Epiphany is a season
celebrating how God touches our lives. The season begins with the celebration
of the kings visiting Jesus at Bethlehem, next we heard about Jesus’ baptism
where the voice of God proclaimed that Jesus was God’s son, last week we heard
about the calling of the fishermen to be disciples. Epiphany is about big
moments that point to Jesus’ divine significance all of which involve people
making steps to follow his example. It is about expressing God’s mission to all
corners of the world.
But as we hear today’s
gospel lesson, we get a glimpse of Jesus’ authority with the common people he
encountered. When telling stories like this one, I struggle with not knowing
what Jesus said. For some reason the gospel writer didn’t include his amazing
words, a surprisingly unjust oversight.
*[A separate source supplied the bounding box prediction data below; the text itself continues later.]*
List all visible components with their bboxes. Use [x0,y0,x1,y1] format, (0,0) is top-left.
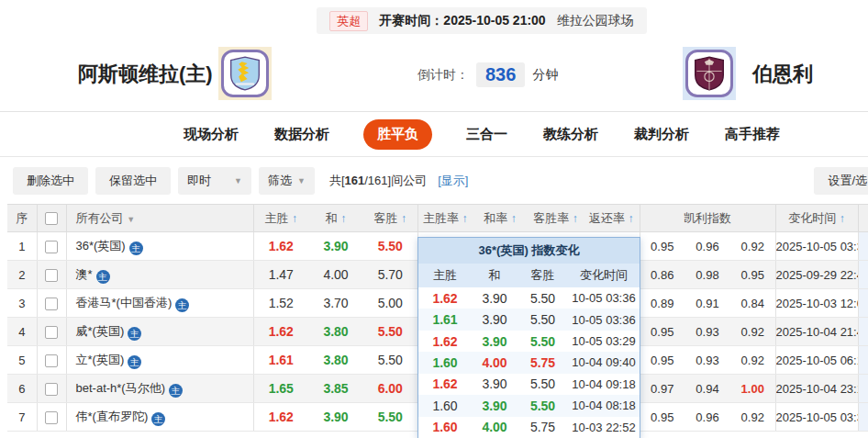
tab-2[interactable]: 数据分析 [273,119,331,150]
venue: 维拉公园球场 [557,13,634,29]
col-select-all [37,205,66,232]
home-odds-cell[interactable]: 1.62 [253,232,308,261]
col-away-rate[interactable]: 客胜率 ↑ [528,205,584,232]
row-checkbox[interactable] [45,241,58,253]
popup-col-header: 主胜 [418,267,472,284]
col-away-win[interactable]: 客胜 ↑ [363,205,417,232]
tab-3[interactable]: 胜平负 [363,119,432,150]
company-name: 澳* [76,267,93,281]
company-cell[interactable]: 伟*(直布罗陀)主 [66,403,253,432]
row-checkbox[interactable] [45,269,58,282]
home-odds-cell[interactable]: 1.62 [253,403,308,432]
edge-cell [858,232,868,261]
home-odds-cell[interactable]: 1.62 [253,318,308,346]
draw-odds-cell[interactable]: 4.00 [308,261,363,289]
select-all-checkbox[interactable] [45,212,58,225]
row-checkbox[interactable] [45,326,58,339]
popup-odds-cell: 5.50 [517,291,568,306]
draw-odds: 3.80 [323,353,348,367]
sort-up-icon: ↑ [340,212,346,225]
col-company[interactable]: 所有公司 ▼ [66,205,253,232]
match-info-bar: 英超 开赛时间：2025-10-05 21:00 维拉公园球场 [0,7,868,34]
away-odds: 5.50 [378,353,403,367]
away-odds-cell[interactable]: 5.00 [363,289,417,318]
row-checkbox[interactable] [45,383,58,396]
popup-change-time: 10-05 03:36 [568,313,640,327]
row-index: 6 [7,375,37,403]
home-odds-cell[interactable]: 1.65 [253,375,308,403]
col-home-rate[interactable]: 主胜率 ↑ [417,205,473,232]
col-draw-label: 和 [326,211,338,225]
tab-6[interactable]: 裁判分析 [632,119,691,150]
tab-1[interactable]: 现场分析 [182,119,240,150]
tab-bar: 现场分析数据分析胜平负三合一教练分析裁判分析高手推荐 [0,111,868,157]
home-odds-cell[interactable]: 1.52 [253,289,308,318]
delete-selected-button[interactable]: 删除选中 [13,167,88,195]
away-odds-cell[interactable]: 5.50 [363,346,417,375]
kelly-cell: 0.92 [730,318,775,346]
row-checkbox[interactable] [45,354,58,367]
away-odds-cell[interactable]: 5.50 [363,232,417,261]
draw-odds-cell[interactable]: 3.90 [308,232,363,261]
tab-4[interactable]: 三合一 [464,119,509,150]
draw-odds-cell[interactable]: 3.90 [308,403,363,432]
popup-odds-cell: 5.75 [517,355,568,370]
kelly-cell: 0.96 [684,403,730,432]
change-time-cell: 2025-10-05 06:19 [775,346,858,375]
company-name: 36*(英国) [76,239,126,253]
odds-comparison-page: 英超 开赛时间：2025-10-05 21:00 维拉公园球场 阿斯顿维拉(主)… [0,0,868,438]
popup-odds-value: 1.61 [432,312,457,327]
instant-dropdown[interactable]: 即时 ▼ [178,167,251,195]
popup-odds-value: 5.75 [530,355,555,370]
company-cell[interactable]: 36*(英国)主 [66,232,253,261]
col-home-win[interactable]: 主胜 ↑ [253,205,308,232]
change-time-cell: 2025-10-04 23:18 [775,375,858,403]
home-odds-cell[interactable]: 1.61 [253,346,308,375]
draw-odds-cell[interactable]: 3.85 [308,375,363,403]
row-index: 7 [7,403,37,432]
company-cell[interactable]: bet-at-h*(马尔他)主 [66,375,253,403]
kelly-cell: 0.93 [684,318,730,346]
kelly-cell: 0.94 [684,375,730,403]
tab-5[interactable]: 教练分析 [541,119,600,150]
home-odds: 1.61 [269,353,294,367]
company-cell[interactable]: 香港马*(中国香港)主 [66,289,253,318]
tab-7[interactable]: 高手推荐 [723,119,782,150]
settings-button[interactable]: 设置/选 [814,167,868,195]
keep-selected-button[interactable]: 保留选中 [95,167,171,195]
away-odds-cell[interactable]: 5.50 [363,318,417,346]
col-draw-rate[interactable]: 和率 ↑ [473,205,528,232]
toolbar: 删除选中 保留选中 即时 ▼ 筛选 ▼ 共[161/161]间公司 [显示] 设… [0,158,868,204]
kelly-cell: 0.93 [684,346,730,375]
popup-odds-value: 4.00 [482,420,506,434]
kelly-value: 0.95 [651,325,673,339]
draw-odds-cell[interactable]: 3.70 [308,289,363,318]
col-draw[interactable]: 和 ↑ [308,205,363,232]
draw-odds-cell[interactable]: 3.80 [308,318,363,346]
league-badge[interactable]: 英超 [329,11,368,31]
away-odds-cell[interactable]: 5.70 [363,261,417,289]
row-checkbox[interactable] [45,411,58,424]
home-tag-icon: 主 [175,298,189,312]
show-link[interactable]: [显示] [438,173,468,189]
company-cell[interactable]: 立*(英国)主 [66,346,253,375]
home-odds: 1.52 [269,296,294,310]
filter-dropdown[interactable]: 筛选 ▼ [259,167,315,195]
company-cell[interactable]: 澳*主 [66,261,253,289]
company-cell[interactable]: 威*(英国)主 [66,318,253,346]
col-return-rate[interactable]: 返还率 ↑ [584,205,640,232]
away-odds-cell[interactable]: 5.50 [363,403,417,432]
row-checkbox[interactable] [45,298,58,310]
draw-odds-cell[interactable]: 3.80 [308,346,363,375]
popup-header-row: 主胜和客胜变化时间 [418,264,640,287]
away-odds-cell[interactable]: 6.00 [363,375,417,403]
away-odds: 5.00 [378,296,403,310]
home-odds-cell[interactable]: 1.47 [253,261,308,289]
kelly-value: 0.94 [696,382,718,396]
col-index[interactable]: 序 [7,205,37,232]
edge-cell [858,318,868,346]
popup-change-time: 10-04 09:18 [568,377,640,391]
col-change-time[interactable]: 变化时间 ↑ [775,205,858,232]
kelly-value: 0.98 [696,268,718,282]
col-kelly[interactable]: 凯利指数 [640,205,775,232]
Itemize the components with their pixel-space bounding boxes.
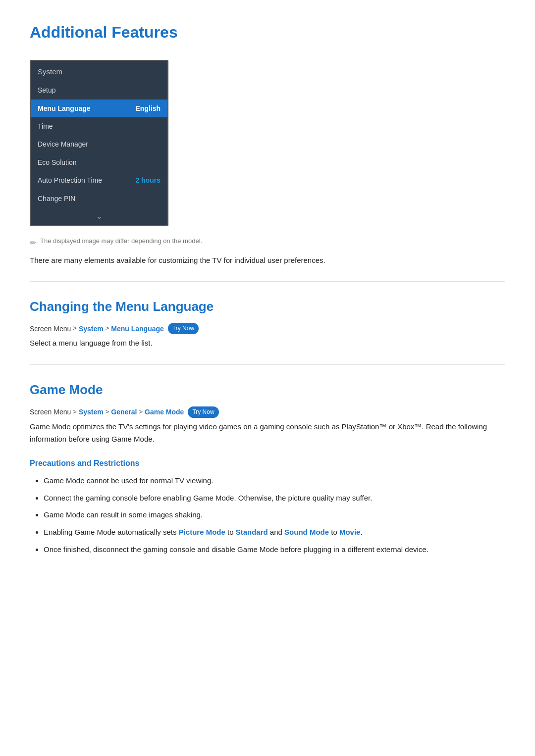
menu-item: Eco Solution — [31, 153, 167, 171]
breadcrumb-link[interactable]: General — [111, 406, 137, 417]
breadcrumb-link[interactable]: Menu Language — [111, 323, 164, 334]
menu-item-label: Menu Language — [38, 103, 91, 114]
breadcrumb-chevron-icon: > — [106, 407, 109, 417]
menu-item: Setup — [31, 81, 167, 99]
breadcrumb-plain: Screen Menu — [30, 323, 71, 334]
note-text: The displayed image may differ depending… — [40, 236, 202, 247]
inline-link[interactable]: Movie — [339, 528, 361, 536]
section-divider — [30, 364, 505, 365]
breadcrumb-chevron-icon: > — [139, 407, 143, 417]
menu-item: Menu LanguageEnglish — [31, 100, 167, 117]
section-title-changing-menu-language: Changing the Menu Language — [30, 297, 505, 317]
breadcrumb-chevron-icon: > — [106, 323, 109, 334]
breadcrumb-changing-menu-language: Screen Menu > System > Menu LanguageTry … — [30, 323, 505, 334]
menu-item-label: Auto Protection Time — [38, 175, 102, 186]
breadcrumb-chevron-icon: > — [73, 323, 77, 334]
page-title: Additional Features — [30, 20, 505, 45]
breadcrumb-link[interactable]: System — [79, 406, 104, 417]
sub-section-title: Precautions and Restrictions — [30, 457, 505, 470]
menu-item-label: Time — [38, 121, 53, 132]
list-item: Game Mode cannot be used for normal TV v… — [44, 475, 505, 487]
section-body-changing-menu-language: Select a menu language from the list. — [30, 337, 505, 350]
list-item: Once finished, disconnect the gaming con… — [44, 544, 505, 556]
menu-item: Change PIN — [31, 190, 167, 207]
menu-item-label: Eco Solution — [38, 157, 77, 168]
menu-item-value: 2 hours — [135, 175, 160, 186]
breadcrumb-plain: Screen Menu — [30, 406, 71, 417]
section-divider-1 — [30, 281, 505, 282]
menu-item: Time — [31, 117, 167, 135]
section-body-game-mode: Game Mode optimizes the TV's settings fo… — [30, 421, 505, 446]
menu-item: Device Manager — [31, 135, 167, 153]
list-item: Enabling Game Mode automatically sets Pi… — [44, 526, 505, 539]
inline-link[interactable]: Standard — [236, 528, 268, 536]
breadcrumb-chevron-icon: > — [73, 407, 77, 417]
intro-text: There are many elements available for cu… — [30, 254, 505, 266]
try-now-button[interactable]: Try Now — [188, 406, 218, 418]
menu-chevron-icon: ⌄ — [31, 207, 167, 225]
inline-link[interactable]: Picture Mode — [179, 528, 225, 536]
inline-link[interactable]: Sound Mode — [284, 528, 329, 536]
breadcrumb-link[interactable]: System — [79, 323, 104, 334]
bullet-list: Game Mode cannot be used for normal TV v… — [30, 475, 505, 556]
try-now-button[interactable]: Try Now — [168, 323, 199, 334]
menu-item-label: Setup — [38, 85, 56, 96]
menu-box-title: System — [31, 61, 167, 81]
list-item: Connect the gaming console before enabli… — [44, 492, 505, 504]
pencil-icon: ✏ — [30, 237, 36, 250]
menu-item-label: Change PIN — [38, 193, 75, 204]
tv-menu-box: System SetupMenu LanguageEnglishTimeDevi… — [30, 60, 168, 226]
menu-item-value: English — [135, 103, 160, 114]
menu-item-label: Device Manager — [38, 139, 88, 150]
breadcrumb-link[interactable]: Game Mode — [145, 406, 184, 417]
image-note: ✏ The displayed image may differ dependi… — [30, 236, 505, 250]
menu-item: Auto Protection Time2 hours — [31, 171, 167, 189]
section-title-game-mode: Game Mode — [30, 380, 505, 401]
list-item: Game Mode can result in some images shak… — [44, 509, 505, 521]
breadcrumb-game-mode: Screen Menu > System > General > Game Mo… — [30, 406, 505, 418]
There are times when I wish I had the words
he spoke because they were so powerfully persuasive about the way God is
involved in human life and they provided the purpose of existence, so strongly,
that the people who heard them knew it without question.
They knew it, even
though Jesus didn’t come to them as an authority (at least not one chosen by
the society). Here was this stranger who appeared in the gathered community, a
place where people gathered to listen and interpret God’s Word (a place similar
to this one), and after speaking these amazing words, he was deemed to be the
ultimate authority. So much so that the real authorities, the ones who made a
good living doing that work, were scared of losing their power and influence in
that community.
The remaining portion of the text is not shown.